- Born: October 31, 1954 (age 71) Tokyo, Japan
- Occupations: Actress; voice actress;
- Years active: 1961–present
- Height: 154 cm (5 ft 1 in)

= Mari Okamoto =

Japanese actress and voice actress (born 1954)

Mari Okamoto (岡本 茉利, Okamoto Mari) is a Japanese actress and voice actress.

== Biography ==
Despite being born in Tokyo, Okamoto was actually raised in Hirakata, Osaka, where she also spent her elementary school years. In 1961, she made her debut for performing arts activities in comedy. In 1970, she moved back to Tokyo, with subsequent transfer to the headquarters of the city, where she changed her name from "Noda Mutsumi" to her current name. In 1971, she starred in the comedy film Tora-san's Love Call, as an extra.
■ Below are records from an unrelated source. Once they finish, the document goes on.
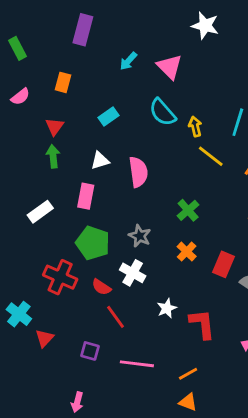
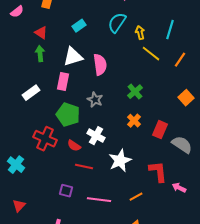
cyan semicircle: (162, 112) -> (117, 23), turned 75
red triangle: (54, 126) -> (41, 33), turned -32
white triangle: (100, 161) -> (73, 57), size x1.5
gray star: (140, 236) -> (95, 100), moved
white star: (167, 308) -> (120, 161), size x1.6
red line: (116, 317) -> (84, 167), turned -42
red L-shape: (202, 324) -> (158, 172), moved
red triangle: (45, 338) -> (19, 206), moved
orange line: (188, 374) -> (136, 197), moved

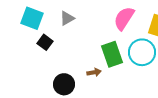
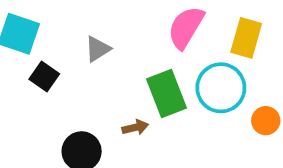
gray triangle: (67, 18) -> (98, 49), moved

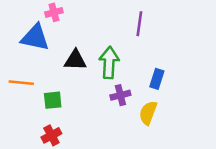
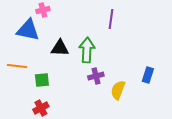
blue rectangle: (157, 79) -> (148, 75), moved

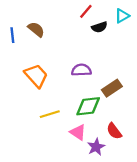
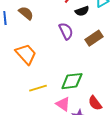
purple semicircle: (81, 70) -> (66, 31), moved, turned 66
brown rectangle: (112, 88) -> (94, 38), moved

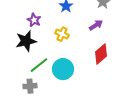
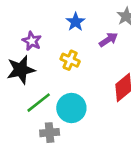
purple arrow: (96, 25) -> (108, 40), moved
gray cross: (30, 86) -> (50, 133), moved

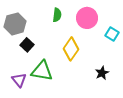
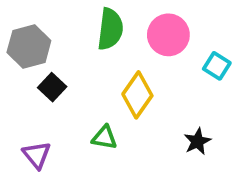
green semicircle: (57, 15) -> (110, 29), size x1.5
green triangle: (42, 71) -> (104, 138), moved, size x0.6

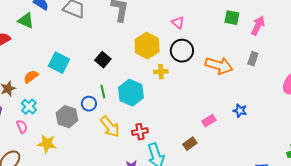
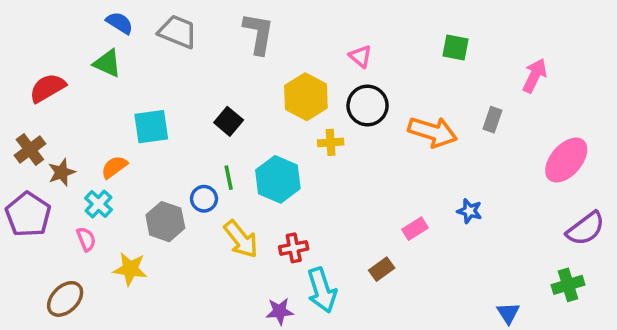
green triangle: (26, 21) -> (107, 63), moved
pink arrow: (258, 26) -> (535, 76), moved
cyan square: (59, 63) -> (151, 127), turned -35
orange semicircle: (31, 77) -> (114, 167), moved

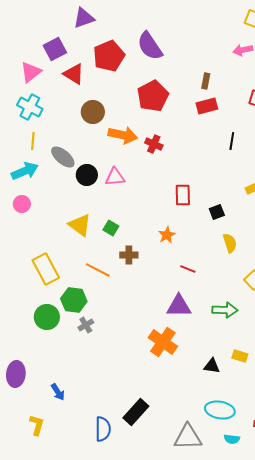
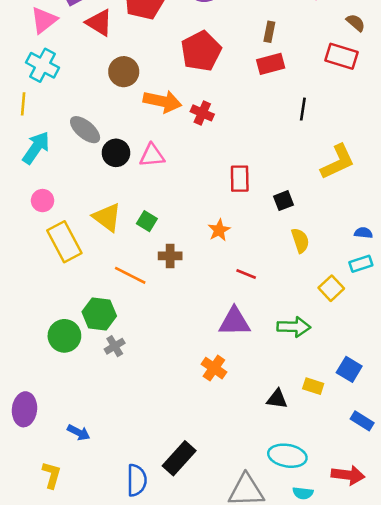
yellow line: (33, 141) -> (23, 104), moved
cyan arrow: (25, 171) -> (36, 148), turned -32
pink circle: (22, 204) -> (43, 201), moved
yellow rectangle: (46, 269) -> (64, 242), moved
orange cross: (163, 342) -> (214, 368), size x0.7
blue arrow: (58, 392) -> (79, 433), turned -30

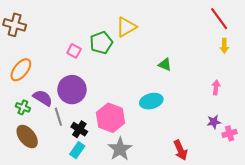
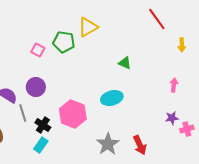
red line: (219, 19) -> (157, 19), moved
green pentagon: (101, 43) -> (64, 42), turned 30
purple circle: (72, 90) -> (36, 87), size x0.7
gray star: (120, 149) -> (108, 144), moved

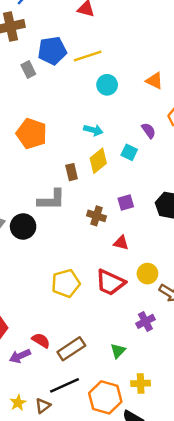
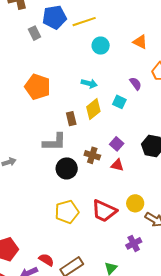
purple square: (126, 202) -> (117, 144), turned -32
black circle: (23, 226) -> (67, 168), moved
red triangle: (121, 243) -> (117, 165), moved

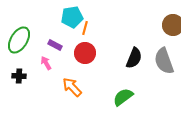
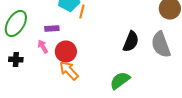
purple rectangle: (55, 45) -> (52, 28), turned -32
red circle: (85, 53) -> (66, 52), moved

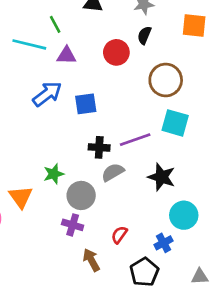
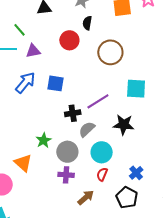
blue square: (86, 104) -> (55, 83), turned 30
cyan square: (175, 123) -> (136, 89), moved
cyan circle: (184, 215) -> (102, 152), moved
brown arrow: (91, 260) -> (86, 198), turned 90

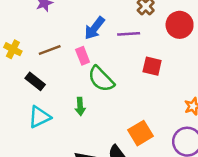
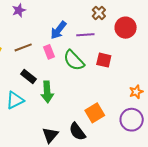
green semicircle: (101, 79) -> (74, 60), moved
black rectangle: (35, 81) -> (28, 77), moved
green arrow: (80, 106) -> (47, 92), size x1.5

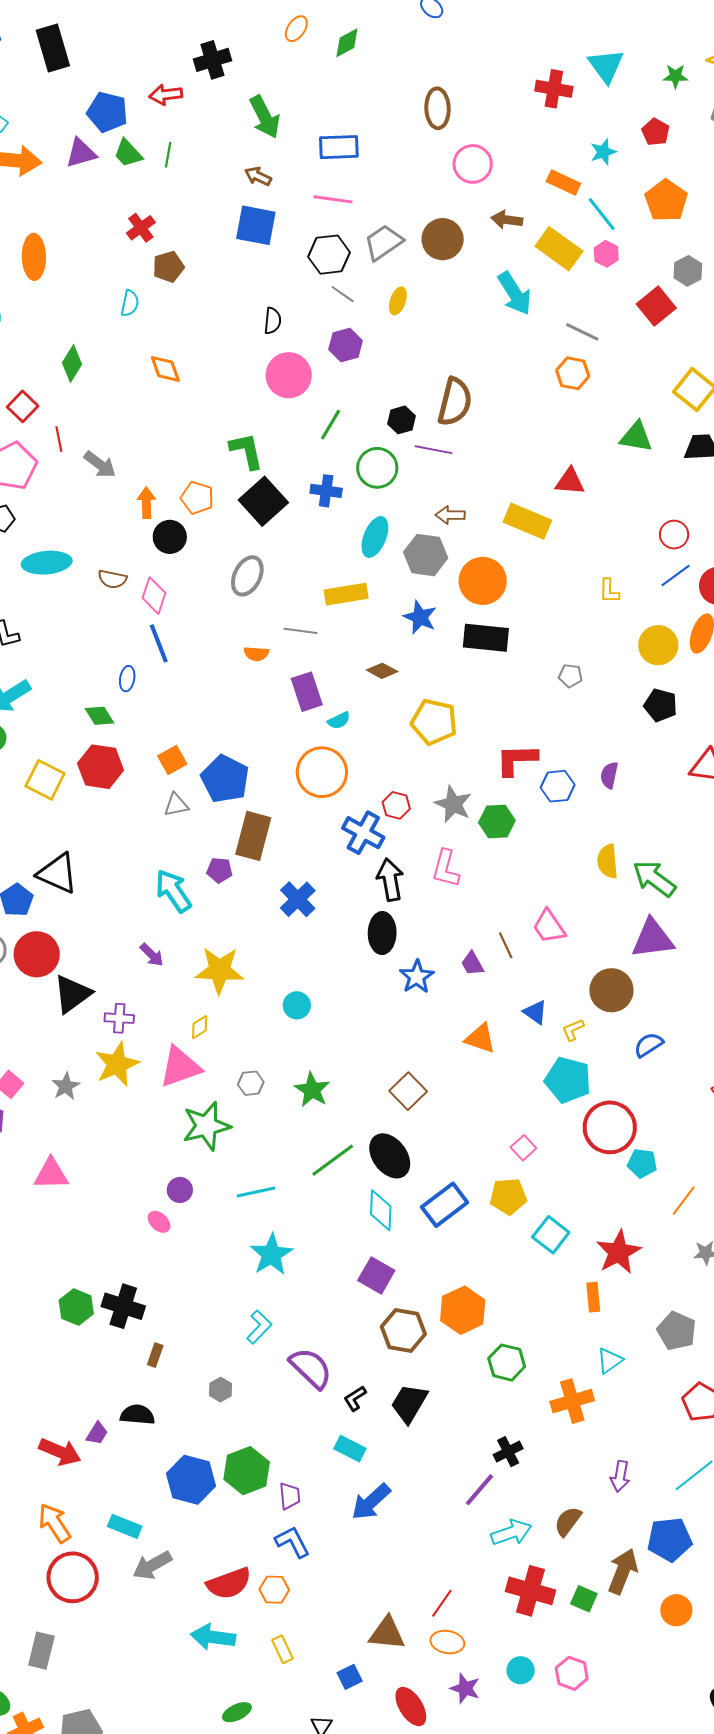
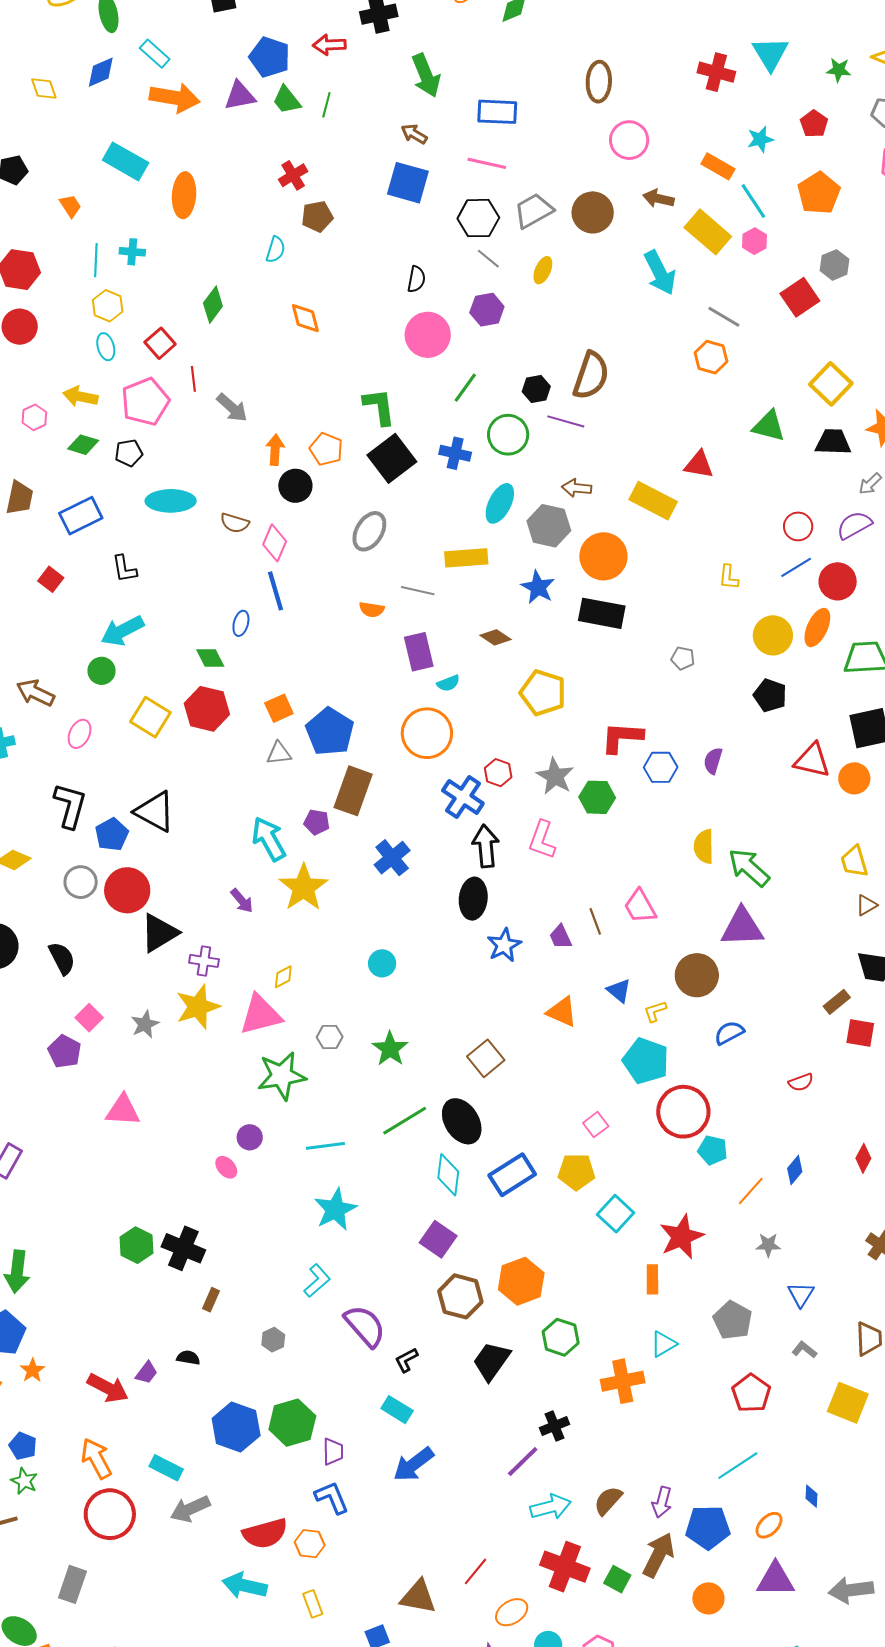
yellow star: (219, 970) -> (304, 888), moved, turned 30
black trapezoid: (409, 1403) -> (491, 1361), moved
black semicircle: (137, 1415) -> (188, 1358), size x0.7
purple arrow: (620, 1476) -> (662, 1502), moved
orange ellipse: (447, 1642) -> (512, 1612), moved, turned -48

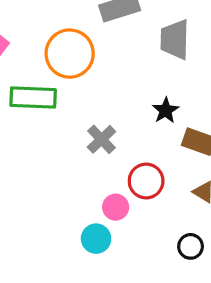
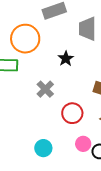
black star: (166, 110) -> (66, 59), moved
pink circle: (116, 207) -> (83, 144), moved

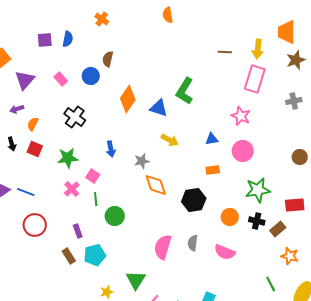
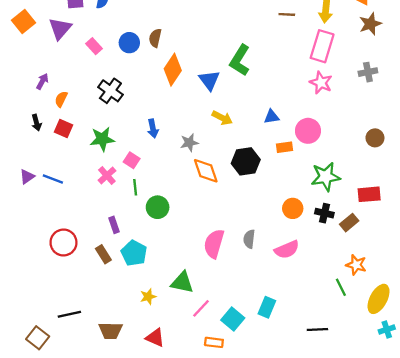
brown semicircle: (108, 59) -> (155, 38), moved
purple triangle: (25, 80) -> (60, 29), moved
blue triangle: (159, 108) -> (209, 80), turned 36
purple arrow: (17, 109) -> (42, 81), turned 136
pink star: (241, 116) -> (321, 83), moved
orange rectangle: (213, 170) -> (284, 147), moved
black hexagon: (194, 200) -> (246, 161), moved
red circle: (35, 225) -> (63, 243), moved
pink semicircle: (225, 252) -> (287, 250), turned -45
cyan pentagon: (95, 255) -> (134, 253), turned -30
orange star: (290, 256) -> (356, 265), moved
green triangle: (136, 280) -> (182, 282), turned -50

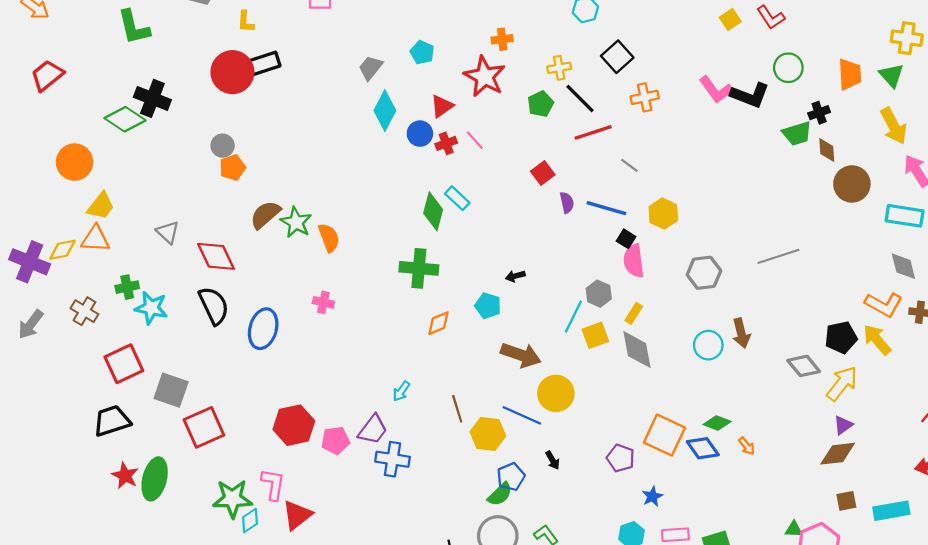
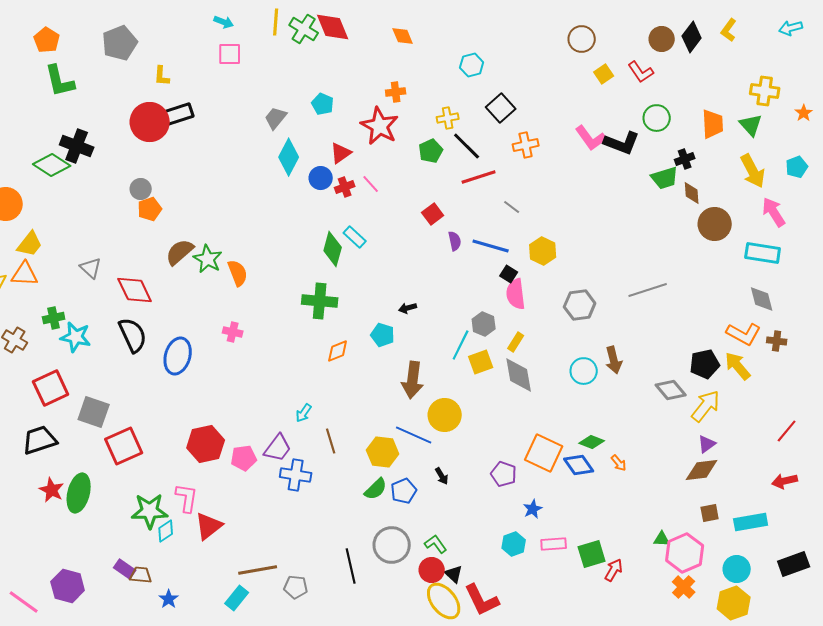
brown arrow: (521, 355) -> (413, 380), turned 78
brown line: (457, 409) -> (331, 441), moved
green semicircle: (500, 494) -> (376, 489), moved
In 1970, she had made her voice-acting debut in the anime series Inakappe Taishō, where she voiced Kikuko Ogaki. Her first major performances were in the anime television series is Yatterman. From the 1970s to the 1980s, she appeared in many anime works produced by Tatsunoko Production.

== Filmography ==
=== Anime television ===
- Inakappe Taishō (1970) – Kikuko Ogaki
- Demetan Croaker, The Boy Frog (1973) – Ranatan
- Neo-Human Casshern (1973) – Flora, Morena
- The Song of Tentomushi (1974) – Tsukimi Isshu
- Vicky the Viking (1974) – Tilde
- Dog of Flanders (1975) – Annie
- Time Bokan (1975) – Junko
- Paul's Miraculous Adventure (1976) – Laura
- Yatterman (1977) – Ai/Yatterman-2
- Gatchaman II (1978) – Lisa
- Space Battleship Yamato II (1978) – Teresa
- Tōshō Daimos (1978) – Reiko
- Hana no Ko Lunlun (1979) – Lunlun
- The Rose of Versailles (1979) – Dianne
- Maeterlinck's Blue Bird: Tyltyl and Mytyl's Adventurous Journey (1980) – Sprit of the Light
- Ohayō! Spank (1981) – Aiko Morimura
- The Three Musketeers (1987) – Queen Anne
- City Hunter: .357 Magnum (1989) – Nina Shutenberg
- Otoko wa Tsurai yo (Anime series) (1998) – Sakura Suwa
- Tegami Bachi (2009) – Louisa
- Little Witch Academia (2017) – Professor Lukic
- BanG Dream! (2017) – Mami Ichigaya

=== Anime films ===
- The Wizard of Oz (1982) – Dorothy Gale

=== Live-action films ===
- Karafuto 1945 Summer Hyosetsu no Mon (1974) – Tomoko Katori
- Kigeki: Onna uridashimasu (xxxx) – Asako
- Tora's Pure Love (1976) – Sayuri Ōzora
- The Yellow Handkerchief (1977) – Ramen shop girl
- Nomugi Pass (1979) – Ei Kubo

=== Television drama ===
- Seigi no Shinboru Kondoruman (1975) – Sayuri Terada
- Hanekonma (1986)
- Hana no Ran (1994) – Chigusa

=== Video games ===
- Bokan Desu yo (1998) – Yatterman-2
- Majokko Daisakusen: Little Witching Mischiefs (1999) – Lunlun
- Bokan GoGoGo (2001) – Junko, Yatterman-2

===Dubbing===
- The Big Boss (1978 TV Asahi edition) – Chiao Mei (Maria Yi)
- Death Ship (1983 Fuji TV edition) – Lori (Victoria Burgoyne)
- Fist of Fury (1985 TBS edition) – Yuan Li'er (Nora Miao)
- Live and Let Die (1981 TBS edition) – Solitaire (Jane Seymour)
- The Magnificent Seven (1974 TV Asahi edition) – Petra (Rosenda Monteros)
- Suspiria (1977) (1979 TBS edition) – Suzy Bannion (Jessica Harper)
- Suspiria (2018) – Anke Meier (Jessica Harper)
- Way of the Dragon – Chen Ching-hua (Nora Miao)
- The Wizard of Oz (1974 TBS edition) – Dorothy Gale (Judy Garland)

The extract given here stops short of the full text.